Moreover, as middle-class middle-aged, mostly white women, we’re not really sure what our role in the fight is anymore. Enter J. K. Rowling. The whole trans issue is, I propose, a red herring. Trans women are such a tiny minority, and so genuinely at risk, that their use of female bathrooms is a no-brainer (I am simplifying: there may be some legitimate questions which have been much debated elsewhere; I mean only to say that the issue itself is not, in my view, the real issue). So what is really at stake? The fact that the whole thing elicits such fierce feelings among my contemporaries is symptomatic of a general feeling of being overlooked. The fight of middle-class middle-aged white feminists is mocked. We are labelled ‘Karens’; told that our feminism is outdated (again: no doubt with good reasons. My goal here is not to enter into the discussions about what anyone should feel — there are enough people doing that — but only to attempt, however modest or flawed the effort, to understand why this demographically substantial group does feel the way that it seems to). Younger women, meanwhile, are excited by a kind of sex positive feminism which is all but unrecognisable to us: in insisting that sex work is no different from working at McDonalds, they expend a lot of energy protecting the rights of women to do the very thing that our mothers fought to protect them from having to do. We are confused — it’s complicated.
And yet: we still live in our bodies. Still bear and feed our babies. Still live in a world where not enough accommodation is made for these (our) realities. We still know in our saggy bellies and aching breasts that women (yes, even middle-class middle-aged white women) are still not equal with their equally educated, equally capable, male counterparts. And so the idea that someone who is not biologically female has the same experience as us is, to use the language of the moment, triggering. It is not that trans women are actually a threat: if you stop and think about it, it doesn’t take long to realise that this small group is even more in need of protection than ours. But language is important — we all know that by now — and the different meanings and weight that words carry for different groups is sometimes hard to square. Sentences like ‘person who menstruates’ or ‘pregnant person’ are triggering for my cohort, not, in fact, because we are concerned to draw a line between women and trans women, but because we are concerned to maintain a line between women and men. Because we fear that without that line the recognition of the very different biological and social realities that most women and men face, and our fight for a world which responds better to those different realities, will get lost.
In short, it feels as though our fight got sidestepped before we won it.

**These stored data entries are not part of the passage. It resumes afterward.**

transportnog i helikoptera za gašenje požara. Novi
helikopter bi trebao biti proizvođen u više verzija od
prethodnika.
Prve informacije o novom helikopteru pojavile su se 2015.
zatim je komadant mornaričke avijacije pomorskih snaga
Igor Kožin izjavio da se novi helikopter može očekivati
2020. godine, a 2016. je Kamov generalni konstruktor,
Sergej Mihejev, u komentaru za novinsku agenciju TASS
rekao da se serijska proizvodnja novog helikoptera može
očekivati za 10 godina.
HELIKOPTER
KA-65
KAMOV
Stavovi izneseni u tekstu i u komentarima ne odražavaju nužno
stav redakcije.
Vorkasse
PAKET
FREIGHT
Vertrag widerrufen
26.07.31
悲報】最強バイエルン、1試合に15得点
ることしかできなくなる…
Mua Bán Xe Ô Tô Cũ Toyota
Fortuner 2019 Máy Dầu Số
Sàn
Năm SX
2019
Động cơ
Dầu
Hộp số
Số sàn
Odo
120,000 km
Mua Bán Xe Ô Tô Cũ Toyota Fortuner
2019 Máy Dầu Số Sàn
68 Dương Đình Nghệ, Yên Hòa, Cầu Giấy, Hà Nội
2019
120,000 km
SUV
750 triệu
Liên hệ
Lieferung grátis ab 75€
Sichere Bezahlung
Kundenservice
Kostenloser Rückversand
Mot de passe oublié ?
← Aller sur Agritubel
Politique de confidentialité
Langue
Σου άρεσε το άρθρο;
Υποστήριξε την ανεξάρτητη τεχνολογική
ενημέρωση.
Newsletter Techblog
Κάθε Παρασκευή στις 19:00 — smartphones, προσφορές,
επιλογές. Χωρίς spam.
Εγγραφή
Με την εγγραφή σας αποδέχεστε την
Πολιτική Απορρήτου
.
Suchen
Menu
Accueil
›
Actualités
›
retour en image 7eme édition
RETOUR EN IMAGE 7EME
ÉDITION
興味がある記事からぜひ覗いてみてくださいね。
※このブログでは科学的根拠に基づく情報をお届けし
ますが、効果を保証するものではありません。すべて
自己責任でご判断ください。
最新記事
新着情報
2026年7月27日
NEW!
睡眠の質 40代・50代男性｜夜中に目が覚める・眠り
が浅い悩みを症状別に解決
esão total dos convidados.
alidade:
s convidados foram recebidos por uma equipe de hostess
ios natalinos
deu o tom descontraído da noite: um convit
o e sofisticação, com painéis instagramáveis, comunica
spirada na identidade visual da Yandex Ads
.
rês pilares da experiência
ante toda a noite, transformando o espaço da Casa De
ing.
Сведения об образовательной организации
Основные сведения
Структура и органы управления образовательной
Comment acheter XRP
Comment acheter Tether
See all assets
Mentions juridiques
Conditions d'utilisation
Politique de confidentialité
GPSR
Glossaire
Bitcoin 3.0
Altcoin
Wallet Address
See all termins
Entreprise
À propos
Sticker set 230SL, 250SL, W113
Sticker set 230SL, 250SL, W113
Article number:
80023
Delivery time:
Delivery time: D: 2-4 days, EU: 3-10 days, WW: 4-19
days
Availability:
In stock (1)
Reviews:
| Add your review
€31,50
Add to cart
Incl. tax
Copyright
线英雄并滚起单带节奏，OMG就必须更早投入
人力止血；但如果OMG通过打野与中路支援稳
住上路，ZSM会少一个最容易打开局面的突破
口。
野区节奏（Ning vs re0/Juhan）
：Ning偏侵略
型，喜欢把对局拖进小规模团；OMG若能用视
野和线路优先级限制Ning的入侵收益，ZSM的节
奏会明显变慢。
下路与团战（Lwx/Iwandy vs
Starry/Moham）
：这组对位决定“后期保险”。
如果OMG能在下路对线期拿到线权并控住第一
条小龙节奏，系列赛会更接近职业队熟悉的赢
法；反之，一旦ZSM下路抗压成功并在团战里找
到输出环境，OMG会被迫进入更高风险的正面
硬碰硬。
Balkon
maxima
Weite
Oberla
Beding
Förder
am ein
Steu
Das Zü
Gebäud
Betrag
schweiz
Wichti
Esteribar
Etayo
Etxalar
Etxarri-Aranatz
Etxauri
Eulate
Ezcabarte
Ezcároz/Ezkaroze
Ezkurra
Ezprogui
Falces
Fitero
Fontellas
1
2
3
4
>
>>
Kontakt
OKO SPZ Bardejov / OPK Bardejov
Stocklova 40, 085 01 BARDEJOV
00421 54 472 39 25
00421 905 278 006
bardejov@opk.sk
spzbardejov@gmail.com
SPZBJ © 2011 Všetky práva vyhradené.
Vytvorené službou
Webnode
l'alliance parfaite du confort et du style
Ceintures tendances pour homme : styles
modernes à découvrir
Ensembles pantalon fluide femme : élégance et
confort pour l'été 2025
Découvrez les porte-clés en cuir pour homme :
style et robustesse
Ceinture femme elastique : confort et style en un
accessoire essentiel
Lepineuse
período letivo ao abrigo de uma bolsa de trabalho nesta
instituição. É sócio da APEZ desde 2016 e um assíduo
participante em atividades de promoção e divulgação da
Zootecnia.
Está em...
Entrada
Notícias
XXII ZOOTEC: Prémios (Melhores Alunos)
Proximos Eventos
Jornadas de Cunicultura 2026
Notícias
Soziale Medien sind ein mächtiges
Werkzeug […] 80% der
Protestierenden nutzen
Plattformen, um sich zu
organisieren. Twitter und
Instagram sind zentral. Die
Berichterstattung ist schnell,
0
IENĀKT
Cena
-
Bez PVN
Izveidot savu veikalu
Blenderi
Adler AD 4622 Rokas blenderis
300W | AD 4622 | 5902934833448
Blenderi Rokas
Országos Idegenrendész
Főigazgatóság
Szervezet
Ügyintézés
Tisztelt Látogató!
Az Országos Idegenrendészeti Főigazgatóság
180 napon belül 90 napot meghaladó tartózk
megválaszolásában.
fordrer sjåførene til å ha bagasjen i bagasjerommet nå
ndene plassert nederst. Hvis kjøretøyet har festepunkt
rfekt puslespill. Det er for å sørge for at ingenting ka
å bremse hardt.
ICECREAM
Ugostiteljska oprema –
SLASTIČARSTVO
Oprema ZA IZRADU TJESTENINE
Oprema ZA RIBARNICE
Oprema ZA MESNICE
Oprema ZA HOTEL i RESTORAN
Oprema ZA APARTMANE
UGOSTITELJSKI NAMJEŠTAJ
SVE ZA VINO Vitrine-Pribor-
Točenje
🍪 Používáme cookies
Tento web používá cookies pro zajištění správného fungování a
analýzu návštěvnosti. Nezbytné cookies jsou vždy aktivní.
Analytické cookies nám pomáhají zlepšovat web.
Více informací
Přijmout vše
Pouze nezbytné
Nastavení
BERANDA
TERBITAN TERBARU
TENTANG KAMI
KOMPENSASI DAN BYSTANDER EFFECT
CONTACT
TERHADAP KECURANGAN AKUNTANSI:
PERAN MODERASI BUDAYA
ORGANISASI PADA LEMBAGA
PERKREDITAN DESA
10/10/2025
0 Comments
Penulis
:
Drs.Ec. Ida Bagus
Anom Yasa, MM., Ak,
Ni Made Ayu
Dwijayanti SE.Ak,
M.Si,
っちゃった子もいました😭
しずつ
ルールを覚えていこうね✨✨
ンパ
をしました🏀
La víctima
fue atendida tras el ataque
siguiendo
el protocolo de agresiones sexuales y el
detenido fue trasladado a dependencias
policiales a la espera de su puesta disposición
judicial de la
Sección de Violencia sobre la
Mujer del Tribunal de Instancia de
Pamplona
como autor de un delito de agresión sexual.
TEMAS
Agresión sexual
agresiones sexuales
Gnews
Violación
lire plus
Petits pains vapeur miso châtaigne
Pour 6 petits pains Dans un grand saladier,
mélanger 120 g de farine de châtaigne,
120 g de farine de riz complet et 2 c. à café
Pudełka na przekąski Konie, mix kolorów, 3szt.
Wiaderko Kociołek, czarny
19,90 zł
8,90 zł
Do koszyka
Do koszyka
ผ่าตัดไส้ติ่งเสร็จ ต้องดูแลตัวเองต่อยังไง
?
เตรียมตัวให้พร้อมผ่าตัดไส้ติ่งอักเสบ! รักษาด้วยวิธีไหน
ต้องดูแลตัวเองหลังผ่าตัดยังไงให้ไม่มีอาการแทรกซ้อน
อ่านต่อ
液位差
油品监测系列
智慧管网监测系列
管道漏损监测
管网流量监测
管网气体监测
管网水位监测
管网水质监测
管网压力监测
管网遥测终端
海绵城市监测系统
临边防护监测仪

So we tune in, nostalgically, to Nora’s world. We watch Sally fake an orgasm (and in doing so educate Harry) in a crowded restaurant, to the interest of onlookers. We watch Annie in Sleepless in Seattle making her way to the top of the Empire State Building, in search of a man, yes (it is a rom-com after all), but more significantly, away from the dead-end boring relationship and life path she was stuck in, and in search of herself. We read Nora describe her move to New York City, her love affair with an apartment, and her journey through multiple marriages, all with the sense, true to her generation, that the world was — or was at least becoming — hers for the taking. We listen to her tell the students at Wellesley College, ‘I hope you’ll find some way to break the rules and to make a little trouble out there. And I also hope that you’ll make some of that trouble on behalf of women’, and our hearts sing.
And we hope that we still have it in us to make a little trouble. If only we weren’t so tired!